Assuming that your product is physical and not digitally downloadable, Web Fulfilment will also handle your delivery, or you may choose to directly engage a conventional courier service like FedEx or DHL. Needless to say, you must perform due diligence on any provider, and get service level agreements from them for delivery times. One of the most attractive features that you can provide for your online customers in this space is online order tracking.
Enabling your customers to find out where their parcel is and when it will be delivered is a no-brainer for a company already providing online ordering facilities. You must also think about the delivery options that you will offer to your end-users; both expensive next-day delivery and less costly, longer delivery periods should be available so that you don’t lose customers for whom immediate fulfilment is a low priority.

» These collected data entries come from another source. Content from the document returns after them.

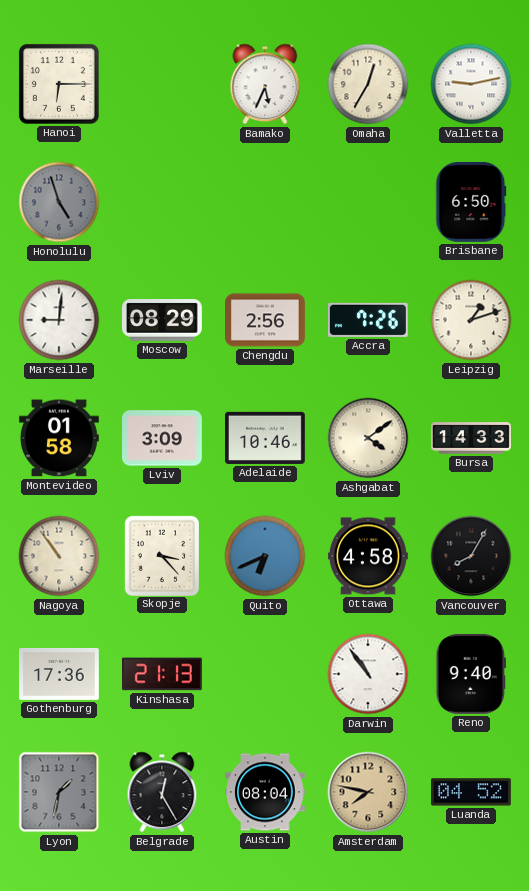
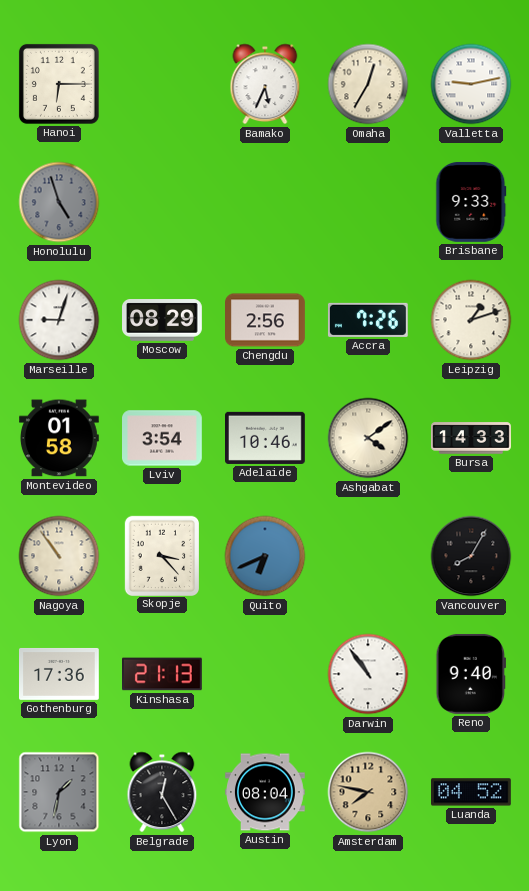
Brisbane: 6:50 -> 9:33
Marseille: 9:01 -> 9:03
Lviv: 3:09 -> 3:54
Ottawa: 4:58 -> none
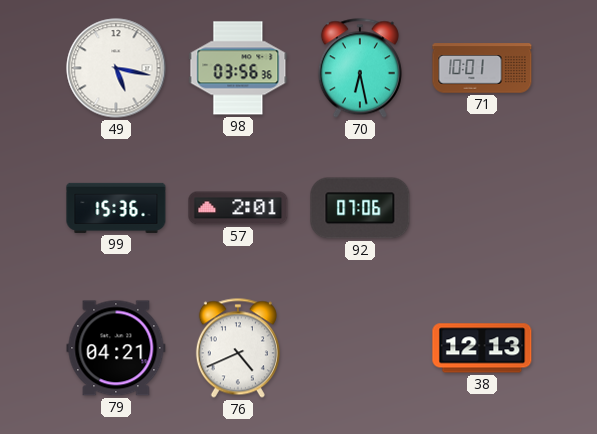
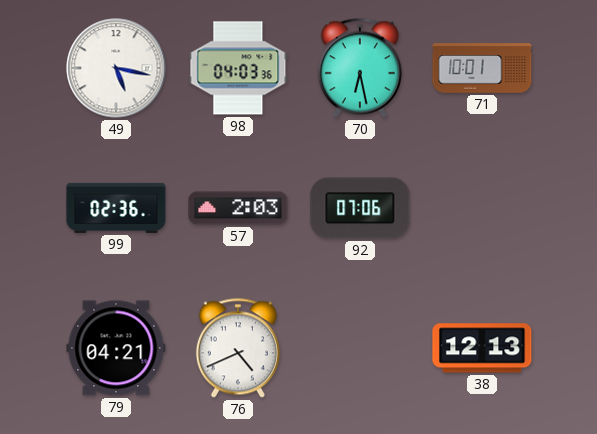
98: 03:56 -> 04:03
99: 15:36 -> 02:36
57: 2:01 -> 2:03
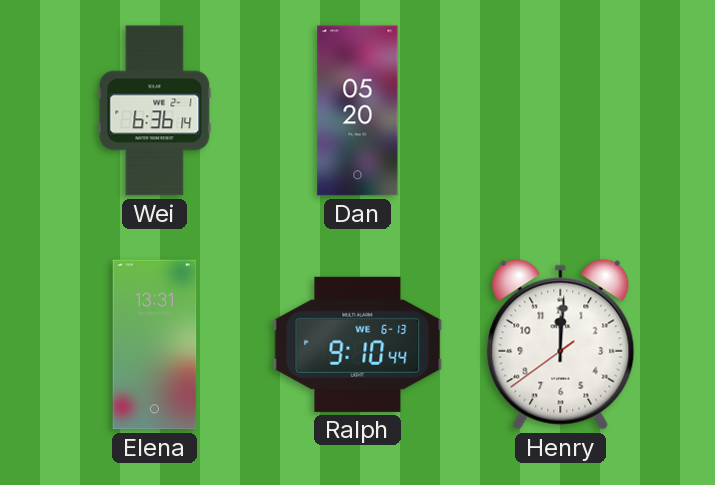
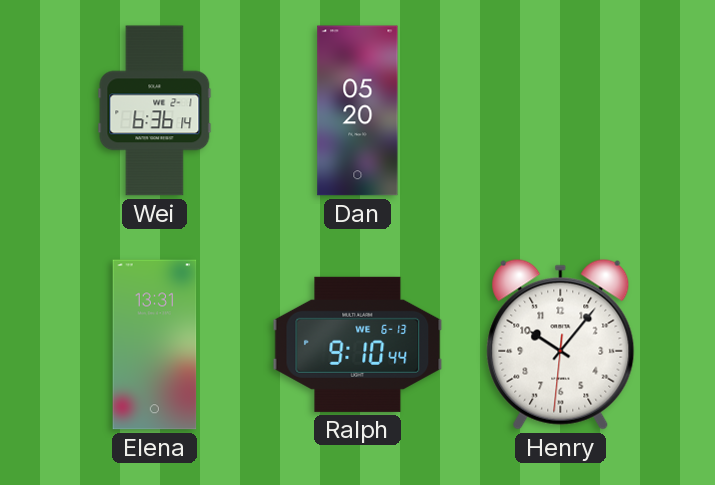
Henry: 12:00 -> 10:06
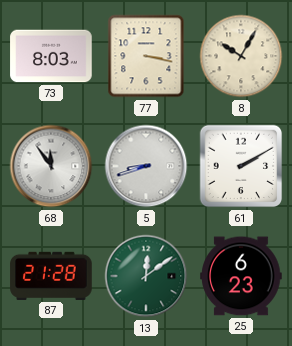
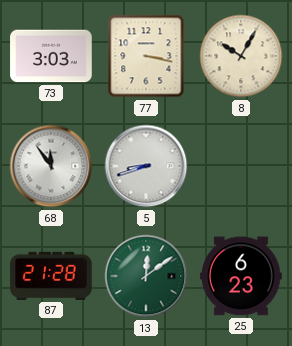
73: 8:03 -> 3:03
61: 2:10 -> none
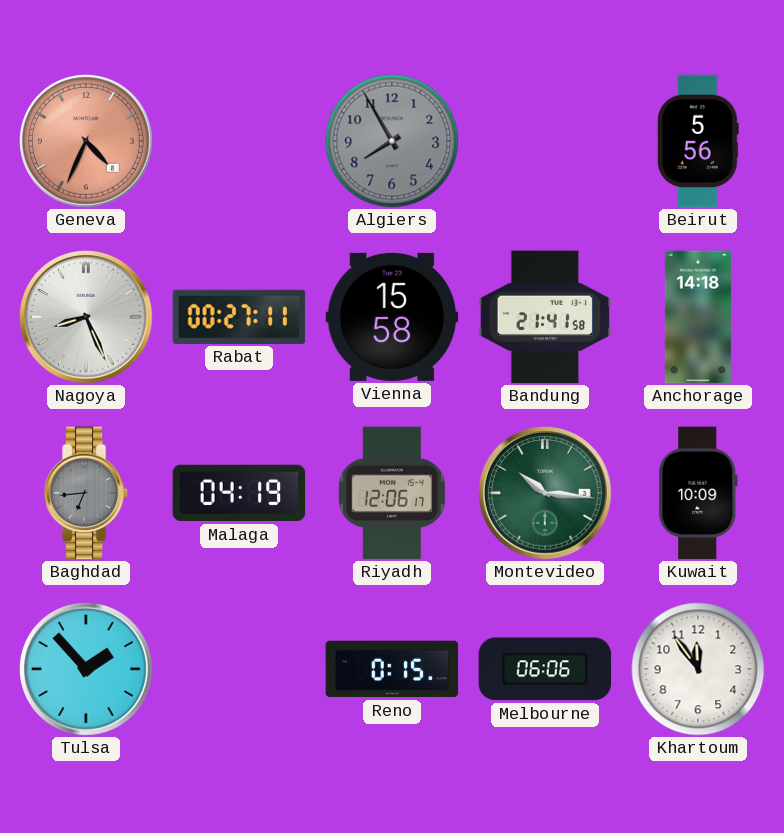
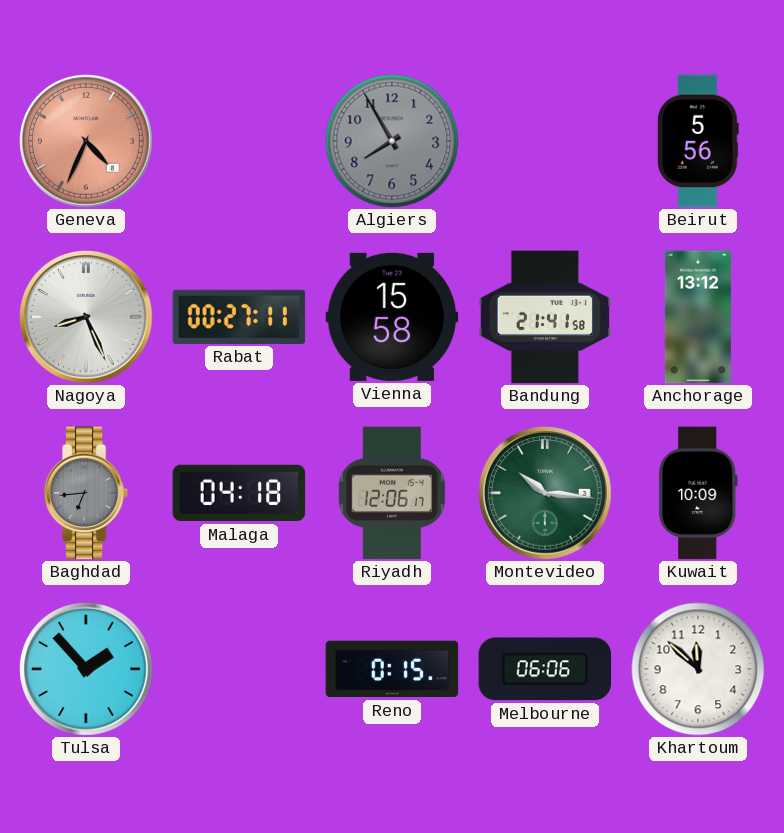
Anchorage: 14:18 -> 13:12
Malaga: 04:19 -> 04:18
Khartoum: 11:54 -> 11:52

A common mistake that many companies make is to enthusiastically load up a website with content at the start of a project, and then fail to update it later on. You can syndicate content from companies such as NewsNow to provide regular updates to your site. Dynamically linking your e-commerce application through to a stock-control database will also enable you to provide up-to-date information about products and availability.

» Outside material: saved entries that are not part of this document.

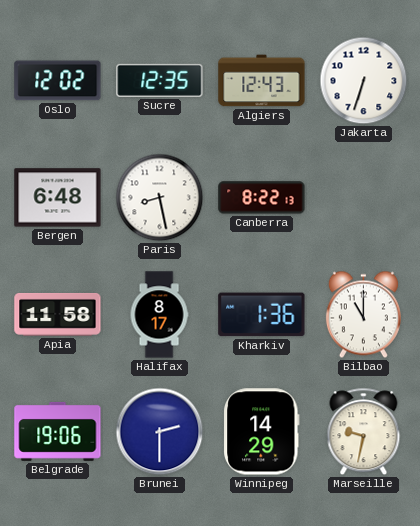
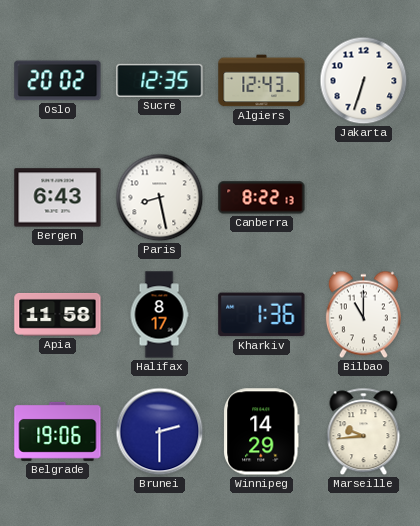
Oslo: 12:02 -> 20:02
Bergen: 6:48 -> 6:43
Marseille: 9:32 -> 9:44
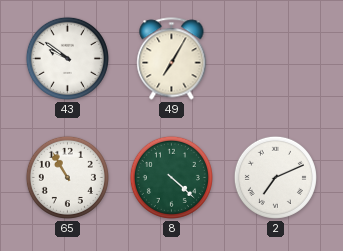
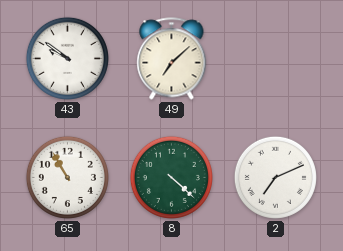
49: 7:05 -> 7:08
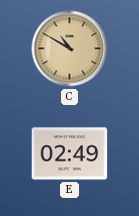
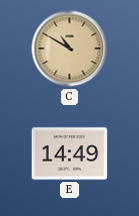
E: 02:49 -> 14:49
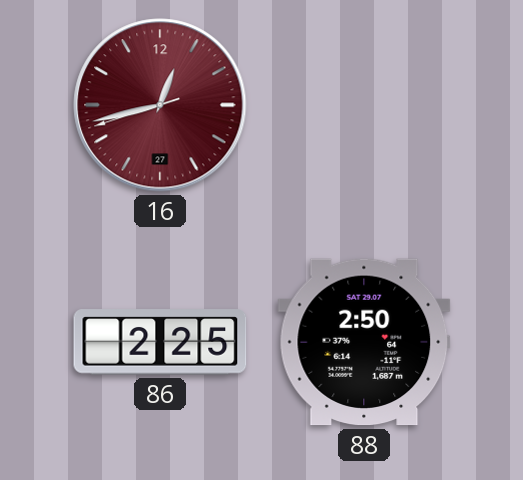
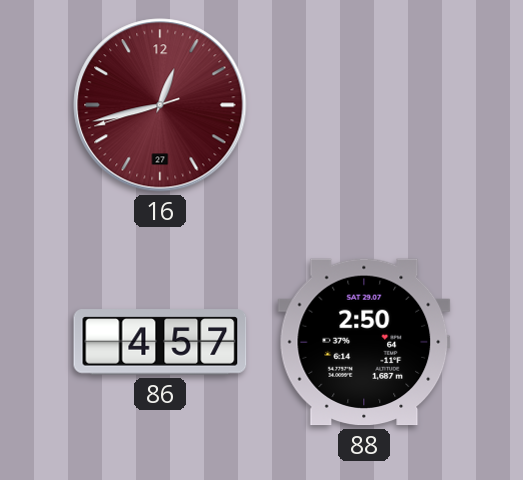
86: 2:25 -> 4:57
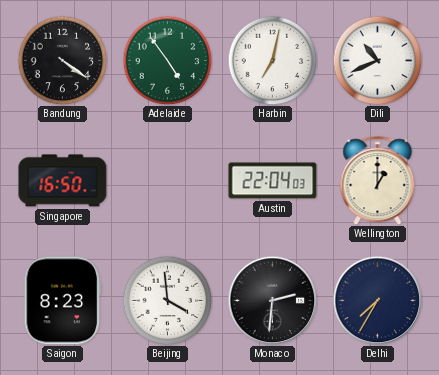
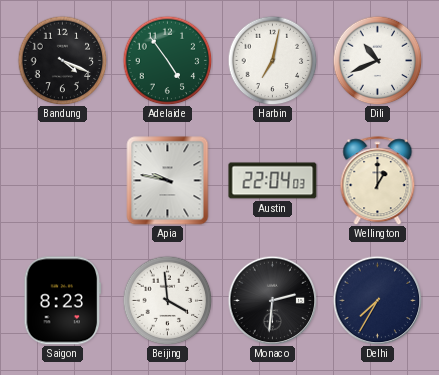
Bandung: 4:21 -> 4:19
Singapore: 16:50 -> none
Apia: none -> 9:47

When putting new content on the site yourself, you should treat the process like any conventional publishing operation. Work out who is responsible for producing the content, and give them firm deadlines. Appoint someone to edit the copy and make sure that it is well-written and accurate. Microsoft has a guide to content management
Making sure that your website can handle everything that customers throw at it is one of the most difficult tasks for an e-commerce player. Many companies have experienced big problems as their websites have collapsed under the strain of customer demand. Some of the larger hardware vendors like Hewlett-Packard have offered initiatives under which they provide extra processors in a box that are not paid for until they are first used. Similarly, you need to make sure that you have enough memory in your hardware.
Software should also play a part here. Use a decent systems management tool that will consistently monitor your server load, and try to establish a baseline showing you how the load on the system changes at different times. You may identify, for example, that lots more people decide to visit your site at Easter, and will be able to plan your capacity accordingly.
Outsource vs insource?
Whether you outsource your e-commerce site or do it in-house will depend on your levels of expertise and how much you can afford to pay your staff. It is possible to outsource parts of the process without handing it all off to a third party, however. You may decide to let someone else handle the graphic design, or do that yourself while letting an external consultancy handle the back-end applications development.
One thing that you will probably outsource is the hosting of the site itself. Unless your systems administration staff are very competent, they will have problems providing the levels of support and constant monitoring needed by any good e-commerce site. You can either host your e-commerce site with your ISP or, for even greater reliability, post it at a colocation site that is independent of any single Internet service provider.